Je ne saurai terminer ma réflexion sans répondre à l’une de grandes interrogations dans le cadre d’une pareille étude. En quoi la relecture d’Ecclesia in Africa aujourd’hui pourrait-elle aider les Africains à résister à la dictature du relativisme moral liée à la propagation d’une éthique sexuelle permissive qui lui est imposée, comme instrument de la mondialisation culturelle occidentale et de la nouvelle éthique mondiale en vogue ? On ne le dira jamais assez ! Les Pères synodaux avaient pris soin d’examiner toutes ces situations auxquelles la société africaine fait face et avaient envisagé des voies de sorties. Ainsi donc, l’Assemblée synodale, tout en insistant sur l’importance du témoignage chrétien, avait mis en exergue entre autres :

  1. L’appel lancé à chaque famille[57] chrétienne africaine à être le lieu privilégié de témoignage évangélique, une véritable ‘’Église domestique’’, une communauté qui croit et qui évangélise ; ainsi que le rôle des parents dans l’éducation chrétienne des enfants. Donc la famille chrétienne est appelée à être une cellule puissante de témoignage chrétien, dans la société marquée par des mutations rapides et profondes (n° 92), car l’avenir du monde et de l’Église passe par la famille (Familiaris consortio 75), en tant que cellule de la communauté ecclésiale vivante et donc de la société, premier pilier de l’édifice social. C’est pourquoi le Synode considère l’évangélisation de la famille africaine comme une des priorités majeures, si l’on veut qu’elle assume à son tour le rôle de sujet actif dans la perspective de l’évangélisation des familles par les familles (Ecclesia in Africa 8).
  2. La redynamisation des Communautés ecclésiales vivantes comme les lieux de leur propre évangélisation, de prière et d’écoute de la parole de Dieu, de responsabilisation des membres eux-mêmes, d’apprentissage de la vie en Église, de réflexion sur les divers problèmes humains à la lumière de l’Évangile (n° 89).
  3. La formation biblique et pastorale des fidèles chrétiens qui deviennent des décideurs dans les multiples tâches au niveau de la société, afin qu’ils soient des témoins fidèles dans leur milieu d’action (nos 90 et 108), au moment où la Gouvernance Mondiale passe par les leaders politiques et autre agents sociaux pour en faire des chantres du Programme de ‘’Santé et Droits sexuels et Reproductifs’’ (SDSR), jusqu’à influencer des législations nationales, parfois contre les bonnes mœurs et la culture africaine. « Les fondements d’un bon gouvernement doivent être établis sur la saine base de lois qui protègent les droits et définissent les devoirs des citoyens » (n° 112).

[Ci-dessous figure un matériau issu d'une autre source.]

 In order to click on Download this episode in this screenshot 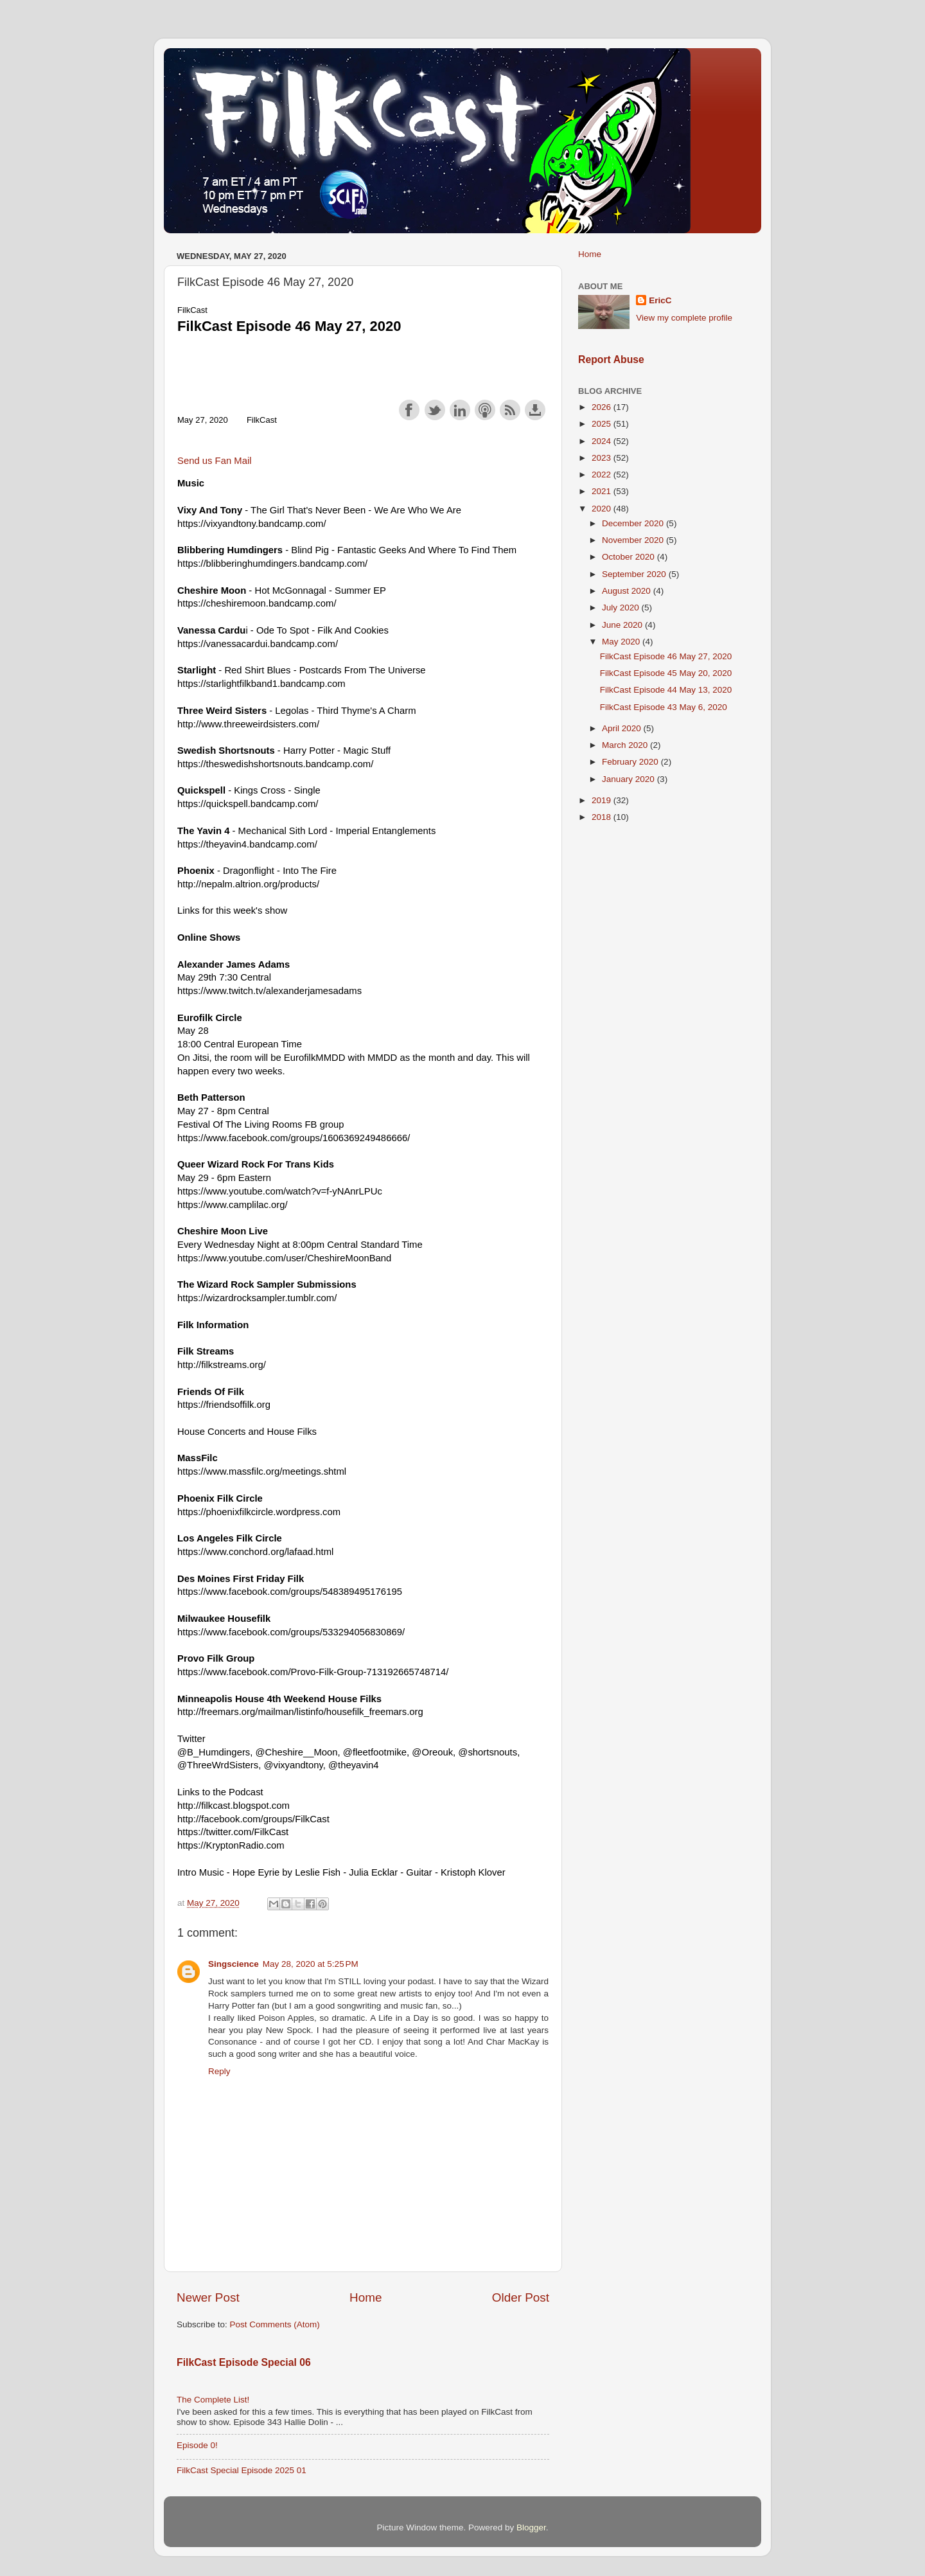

D’où la nécessité de penser à une catéchèse et à une pastorale des droits de l’homme devant former les fidèles chrétiens à s’engager au service des droits de l’homme et des peuples[58], tant la problématique de ma réflexion repose sur l’interprétation et/ou la considération des droits sexuels comme des droits humains en matière de sexualité réalisée subrepticement par l’IPPF.Et la pierre d’achoppement de la crise aussi bien éthique qu’anthropologique actuelle relève des « relations complexes, voire dialectiques entre les normes sociales, les normes légales et les idéaux de liberté individuelle sur un substrat de droits humains universels et inaliénables qui sont mises en évidence à travers les exemples des mutilations génitales féminines, des mariages d’enfants, des droits sexuels et reproductifs »[59]. Les commissions Justice & Paix devraient être redynamisées pour travailler avec assiduité à la promotion de la justice et la solidarité (n° 105).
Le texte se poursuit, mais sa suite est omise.